Самое большое же впечатление среди осмотренных нами памятников «стремящегося к свободе островка» оставил в наших искалеченных душах монастырь Монсеррат, являющийся ни больше ни меньше духовным символом Каталонии, используя отнюдь не свой потрясающий сознание вид, а сокрытую от глаз незнающего потаённую силу.
– Я и не знаю, чем больше я должен здесь восторгаться, – Эрик присвистывал, осматривая монастырь со всех сторон, – но эти причудливые горы меня явно устраивают!
– Ты прав, Эрик! Если бы ты услышал отдельные имена этих скал, – я захихикала, не сдержавшись, – ты вообще бы умер от восторга.
– Но ведь согласитесь со мной, что самым душераздирающим объектом созерцания здесь всё же является статуя Святой Непорочной Девы Марии с младенцем на коленях. – Сэм, как всегда, невозмутимо говорил о таких вещах, но в глубине души он действительно был прав.

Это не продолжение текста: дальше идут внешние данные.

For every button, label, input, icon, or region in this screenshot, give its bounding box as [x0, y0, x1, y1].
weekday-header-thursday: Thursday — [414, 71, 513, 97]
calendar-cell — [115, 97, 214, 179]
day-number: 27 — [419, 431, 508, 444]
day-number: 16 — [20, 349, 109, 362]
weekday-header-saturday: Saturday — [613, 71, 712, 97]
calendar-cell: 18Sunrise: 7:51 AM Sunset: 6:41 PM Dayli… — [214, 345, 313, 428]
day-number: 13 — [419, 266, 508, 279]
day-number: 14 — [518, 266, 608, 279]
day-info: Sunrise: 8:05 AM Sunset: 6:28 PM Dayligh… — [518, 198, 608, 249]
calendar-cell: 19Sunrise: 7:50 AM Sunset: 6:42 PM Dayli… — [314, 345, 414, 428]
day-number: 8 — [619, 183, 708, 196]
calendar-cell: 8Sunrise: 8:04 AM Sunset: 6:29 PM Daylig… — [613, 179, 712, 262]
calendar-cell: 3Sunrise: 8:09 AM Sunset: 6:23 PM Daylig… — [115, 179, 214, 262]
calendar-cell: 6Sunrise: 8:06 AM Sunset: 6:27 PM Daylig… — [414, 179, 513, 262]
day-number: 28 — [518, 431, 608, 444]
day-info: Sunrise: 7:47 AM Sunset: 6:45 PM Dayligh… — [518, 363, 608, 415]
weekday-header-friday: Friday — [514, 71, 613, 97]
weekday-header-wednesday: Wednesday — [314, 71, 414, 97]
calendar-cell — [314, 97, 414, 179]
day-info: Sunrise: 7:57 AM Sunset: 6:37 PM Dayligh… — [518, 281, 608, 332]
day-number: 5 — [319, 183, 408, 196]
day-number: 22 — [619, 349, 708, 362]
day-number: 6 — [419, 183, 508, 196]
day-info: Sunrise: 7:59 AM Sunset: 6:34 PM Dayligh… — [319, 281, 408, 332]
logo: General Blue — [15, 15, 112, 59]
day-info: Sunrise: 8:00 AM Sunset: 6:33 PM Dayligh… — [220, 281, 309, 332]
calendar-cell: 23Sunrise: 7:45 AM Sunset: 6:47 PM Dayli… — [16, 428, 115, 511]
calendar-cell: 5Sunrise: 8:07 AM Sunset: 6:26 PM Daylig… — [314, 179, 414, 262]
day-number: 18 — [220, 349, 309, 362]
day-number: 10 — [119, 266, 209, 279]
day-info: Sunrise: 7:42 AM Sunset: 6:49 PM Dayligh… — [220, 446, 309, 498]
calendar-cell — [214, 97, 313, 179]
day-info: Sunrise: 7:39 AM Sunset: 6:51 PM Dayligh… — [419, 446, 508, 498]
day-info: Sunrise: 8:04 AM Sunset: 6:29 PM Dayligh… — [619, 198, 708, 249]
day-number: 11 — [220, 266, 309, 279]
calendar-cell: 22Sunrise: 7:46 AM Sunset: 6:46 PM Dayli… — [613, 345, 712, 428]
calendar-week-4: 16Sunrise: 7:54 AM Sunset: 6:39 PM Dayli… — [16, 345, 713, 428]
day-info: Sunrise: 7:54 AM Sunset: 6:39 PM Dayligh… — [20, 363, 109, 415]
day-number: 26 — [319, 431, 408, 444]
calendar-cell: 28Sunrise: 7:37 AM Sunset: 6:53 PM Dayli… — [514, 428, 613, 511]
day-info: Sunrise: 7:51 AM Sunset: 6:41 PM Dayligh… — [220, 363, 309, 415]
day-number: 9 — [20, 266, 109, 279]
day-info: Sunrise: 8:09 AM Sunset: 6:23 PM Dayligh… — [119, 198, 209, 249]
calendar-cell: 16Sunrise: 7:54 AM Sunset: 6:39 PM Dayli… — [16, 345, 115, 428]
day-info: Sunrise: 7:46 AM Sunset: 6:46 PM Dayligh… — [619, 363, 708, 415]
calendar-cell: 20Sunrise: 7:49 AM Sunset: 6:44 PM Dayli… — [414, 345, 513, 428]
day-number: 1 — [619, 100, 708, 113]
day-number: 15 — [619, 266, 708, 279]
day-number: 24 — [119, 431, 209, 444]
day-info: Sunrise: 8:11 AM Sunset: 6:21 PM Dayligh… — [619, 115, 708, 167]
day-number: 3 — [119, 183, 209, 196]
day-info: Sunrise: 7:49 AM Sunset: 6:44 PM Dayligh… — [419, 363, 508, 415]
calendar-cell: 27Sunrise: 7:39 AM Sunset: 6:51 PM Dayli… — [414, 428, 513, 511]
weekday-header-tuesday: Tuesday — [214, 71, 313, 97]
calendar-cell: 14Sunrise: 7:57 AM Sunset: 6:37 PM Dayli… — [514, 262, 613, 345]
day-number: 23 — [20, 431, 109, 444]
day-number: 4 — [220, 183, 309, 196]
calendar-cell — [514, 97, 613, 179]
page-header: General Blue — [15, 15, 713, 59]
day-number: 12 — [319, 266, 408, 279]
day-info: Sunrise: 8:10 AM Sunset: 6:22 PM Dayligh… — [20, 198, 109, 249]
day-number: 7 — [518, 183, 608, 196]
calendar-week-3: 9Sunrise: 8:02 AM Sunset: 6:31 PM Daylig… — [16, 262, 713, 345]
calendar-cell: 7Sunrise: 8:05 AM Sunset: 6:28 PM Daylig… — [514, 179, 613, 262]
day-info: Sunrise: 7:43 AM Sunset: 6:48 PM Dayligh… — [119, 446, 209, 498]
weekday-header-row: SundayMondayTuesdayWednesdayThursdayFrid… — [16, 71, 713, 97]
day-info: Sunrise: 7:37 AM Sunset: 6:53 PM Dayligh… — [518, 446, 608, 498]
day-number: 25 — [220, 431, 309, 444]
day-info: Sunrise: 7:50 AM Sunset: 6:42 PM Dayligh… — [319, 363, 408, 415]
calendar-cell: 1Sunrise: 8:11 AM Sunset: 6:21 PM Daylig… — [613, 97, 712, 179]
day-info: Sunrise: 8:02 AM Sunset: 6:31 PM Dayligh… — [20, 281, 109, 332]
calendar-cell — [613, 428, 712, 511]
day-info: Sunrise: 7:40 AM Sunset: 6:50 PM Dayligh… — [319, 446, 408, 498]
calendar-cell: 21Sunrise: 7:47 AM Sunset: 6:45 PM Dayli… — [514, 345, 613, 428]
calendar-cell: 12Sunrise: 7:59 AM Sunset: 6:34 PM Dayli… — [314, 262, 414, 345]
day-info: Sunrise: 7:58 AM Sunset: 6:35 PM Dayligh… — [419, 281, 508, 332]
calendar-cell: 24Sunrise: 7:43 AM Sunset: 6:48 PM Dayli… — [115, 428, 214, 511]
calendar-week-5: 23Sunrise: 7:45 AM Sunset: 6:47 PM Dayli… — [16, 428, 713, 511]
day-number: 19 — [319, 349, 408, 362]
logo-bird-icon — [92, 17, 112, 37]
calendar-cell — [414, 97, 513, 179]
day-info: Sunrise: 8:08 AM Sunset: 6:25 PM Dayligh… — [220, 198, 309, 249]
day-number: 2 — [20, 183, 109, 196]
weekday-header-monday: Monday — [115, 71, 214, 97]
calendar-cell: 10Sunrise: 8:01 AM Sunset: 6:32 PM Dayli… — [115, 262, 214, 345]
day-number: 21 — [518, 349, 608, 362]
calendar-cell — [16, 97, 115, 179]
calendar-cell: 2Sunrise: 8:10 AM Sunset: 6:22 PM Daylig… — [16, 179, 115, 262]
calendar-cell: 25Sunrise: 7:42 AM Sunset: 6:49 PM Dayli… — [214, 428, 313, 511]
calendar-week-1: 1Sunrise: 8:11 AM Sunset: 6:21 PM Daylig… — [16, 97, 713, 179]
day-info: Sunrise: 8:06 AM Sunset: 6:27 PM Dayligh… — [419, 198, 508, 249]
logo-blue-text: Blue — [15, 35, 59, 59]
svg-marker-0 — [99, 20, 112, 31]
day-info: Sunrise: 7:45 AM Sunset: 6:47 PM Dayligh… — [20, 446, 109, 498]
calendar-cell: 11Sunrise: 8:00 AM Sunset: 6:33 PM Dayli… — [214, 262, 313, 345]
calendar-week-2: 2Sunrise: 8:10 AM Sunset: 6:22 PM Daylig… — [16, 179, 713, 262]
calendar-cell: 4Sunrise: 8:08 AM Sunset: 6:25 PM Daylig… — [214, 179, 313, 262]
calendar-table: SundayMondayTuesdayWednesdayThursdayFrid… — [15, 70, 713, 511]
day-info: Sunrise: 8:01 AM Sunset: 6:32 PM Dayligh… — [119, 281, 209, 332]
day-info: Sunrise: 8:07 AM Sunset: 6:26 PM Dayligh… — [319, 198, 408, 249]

Я стояла в гордом одиночестве, пристально рассматривая это почерневшее чудо и невольно размышляя о пастухах, нашедших Мадонну, спрятанной прежними почитателями в скалистых горах, невольно думая о созданной мною цветущей долине и о возможном времени её обнаружения. Смогут ли люди пользоваться ей, не нанося вреда? Будут ли они уважать и чтить её за дары, что она преподнесёт им со временем? Ведь, если не нарушать заложенных мною устоев, люди смогут, абсолютно ни в чём не нуждаясь, жить в долине долгие-долгие годы. Неожиданно, копаясь в дебрях собственных дум, я заметила, как из глаз Мадонны потекли еле заметные прозрачные слёзы. Поначалу испуганная таким проявлением силы, исходящим от деревянного изваяния, я машинально отступила назад, а потом, набравшись смелости, всё же решила подойти, чтобы поближе рассмотреть ввергшую меня в шок таким странным способом Мадонну. Сэм, увидев мою излишнюю заинтересованность реликвией, подошёл ко мне и молча стоял за спиной. Я протянула к ней свою руку и попыталась стереть с лица одиноко сбегающие слёзы. В какой-то короткий момент касания моими пальцами её смуглой щеки Сэм неожиданно берёт меня за руку, и Мадонна озаряется загадочным серебристым свечением и повсюду слышатся детские пронзительные голоса нежно поющих Ангелов. Я резко одёргиваю руку от Девы Марии, и монастырь снова погружается в тишину, ничем не напоминая нам о случившемся. Обескураженная подобным происшествием я моментально покидаю монастырь, стараясь не думать об этом, но какая-то необъяснимая тяга заставляет меня возвращаться к нему снова и снова. Долго ещё моё сознание будет занято этими думами в попытке дать хоть какое-то объяснение произошедшему со мной инциденту, пока они не уступят место чересчур терзаемым меня воспоминаниям, заглушить которые я по сей день не в состоянии и вряд ли, наверное, когда-нибудь смогу вообще.